3 Carbohydrate Mistakes You Don’t Want To Make
To eat carbs or not to eat carbs, that is the question! Depending on who you talk to, carbohydrates are either loved or feared. In my experience, everyone is different, and I will be providing really good guidance through my meal plans in the Wellness Challenge on how to eat the right amount of carbohydrates for you, but today we’ll cover the basics.
Keep in mind that too many carbs can be hugely responsible for weight gain, and too little carbohydrates can wreak havoc on your digestion and hormones. We’ve got to find the happy medium.
Before we get started, here are the most common foods that are carbohydrates:
- Grains (Rice, breads, & quinoa even though it’s technically a seed)
- Beans & legumes (Yep, you hear this is a protein a lot, but it’s a carbohydrate with some protein)
- Vegetables (Starchy vegetables like potatoes, yams, beets are higher carb vs something like broccoli, peppers, or zucchini).
Now, here are the top 3 habits to avoid:
Avoiding Carbohydrates Completely
There are three reasons avoiding carbohydrates completely can be hard on your body: digestion, hormones & pregnancy.
When it comes to digestion, studies have shown that a very low carb diet can reduce the diversity of gut flora, and gut flora is so so so important for overall health. When you eliminate carbohydrates you remove a lot of soluble fiber and prebiotics. I personally experimented with very low carb at a time, and did notice it disrupted my digestion.

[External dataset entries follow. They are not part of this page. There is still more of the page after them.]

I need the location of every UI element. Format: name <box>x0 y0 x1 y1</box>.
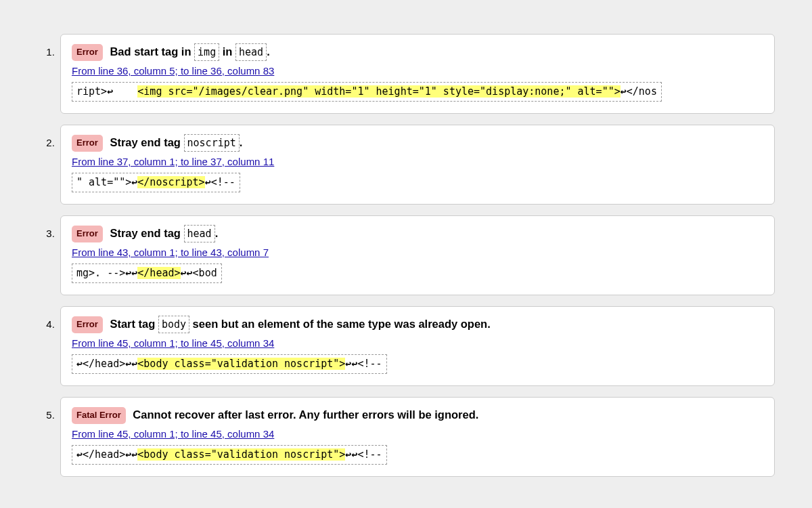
error-badge: Error <box>72 135 103 152</box>
tag-name: img <box>194 43 219 61</box>
source-highlight: <img src="/images/clear.png" width="1" h… <box>137 85 620 98</box>
result-item: Error Bad start tag in img in head.From … <box>58 34 775 114</box>
result-headline: Error Stray end tag noscript. <box>72 133 763 152</box>
tag-name: head <box>235 43 267 61</box>
result-entry: Error Start tag body seen but an element… <box>60 306 775 386</box>
tag-name: noscript <box>184 134 240 152</box>
result-item: Fatal Error Cannot recover after last er… <box>58 397 775 477</box>
validation-results-list: Error Bad start tag in img in head.From … <box>37 34 775 477</box>
result-item: Error Start tag body seen but an element… <box>58 306 775 386</box>
tag-name: body <box>158 316 189 333</box>
source-location: From line 37, column 1; to line 37, colu… <box>72 156 763 167</box>
result-entry: Fatal Error Cannot recover after last er… <box>60 397 775 477</box>
result-headline: Error Stray end tag head. <box>72 224 763 242</box>
source-excerpt: mg>. -->↩↩</head>↩↩<bod <box>72 263 222 283</box>
error-badge: Error <box>72 44 103 61</box>
result-headline: Error Start tag body seen but an element… <box>72 315 763 333</box>
source-highlight: <body class="validation noscript"> <box>137 358 345 370</box>
tag-name: head <box>184 225 215 242</box>
source-location-link[interactable]: From line 45, column 1; to line 45, colu… <box>72 428 274 440</box>
result-headline: Fatal Error Cannot recover after last er… <box>72 406 763 424</box>
source-location-link[interactable]: From line 43, column 1; to line 43, colu… <box>72 247 269 258</box>
source-excerpt: ↩</head>↩↩<body class="validation noscri… <box>72 354 387 374</box>
source-location: From line 43, column 1; to line 43, colu… <box>72 247 763 258</box>
source-location: From line 45, column 1; to line 45, colu… <box>72 428 763 440</box>
source-location: From line 36, column 5; to line 36, colu… <box>72 65 763 77</box>
result-entry: Error Bad start tag in img in head.From … <box>60 34 775 114</box>
result-item: Error Stray end tag noscript.From line 3… <box>58 125 775 205</box>
result-entry: Error Stray end tag head.From line 43, c… <box>60 215 775 295</box>
source-location-link[interactable]: From line 37, column 1; to line 37, colu… <box>72 156 274 167</box>
source-highlight: </head> <box>137 267 180 279</box>
result-entry: Error Stray end tag noscript.From line 3… <box>60 125 775 205</box>
source-location-link[interactable]: From line 45, column 1; to line 45, colu… <box>72 337 274 349</box>
source-highlight: <body class="validation noscript"> <box>137 448 345 461</box>
source-excerpt: ↩</head>↩↩<body class="validation noscri… <box>72 445 387 465</box>
source-location: From line 45, column 1; to line 45, colu… <box>72 337 763 349</box>
source-excerpt: ript>↩ <img src="/images/clear.png" widt… <box>72 82 662 102</box>
result-headline: Error Bad start tag in img in head. <box>72 43 763 61</box>
source-excerpt: " alt="">↩</noscript>↩<!-- <box>72 173 240 192</box>
result-item: Error Stray end tag head.From line 43, c… <box>58 215 775 295</box>
source-location-link[interactable]: From line 36, column 5; to line 36, colu… <box>72 65 274 77</box>
source-highlight: </noscript> <box>137 176 204 188</box>
error-badge: Error <box>72 226 103 242</box>
fatal-error-badge: Fatal Error <box>72 407 126 424</box>
error-badge: Error <box>72 316 103 333</box>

As it relates to hormones, thyroid and adrenals are the most important. For your thyroid, insulin is required (in small amounts) for thyroid hormones to work properly. On low carb diets, insulin tends to be very low.
For anyone with adrenal fatigue (from chronic stress), low carb diets can sometimes also raise cortisol. If you already have high cortisol, this can further exacerbate the problem. Carbohydrates (in the right quantities, of course) can also be calming as the stimulate the body to produce serotonin, a happy, feel good, calming hormone.
Eating Too Many
Duh, right? Let me explain more though. Often I have clients coming to me with poor energy and tons of cravings. They tell me that they’re eating really well, but when we take a peak at their food journal, it’s actually too high on the carb intake.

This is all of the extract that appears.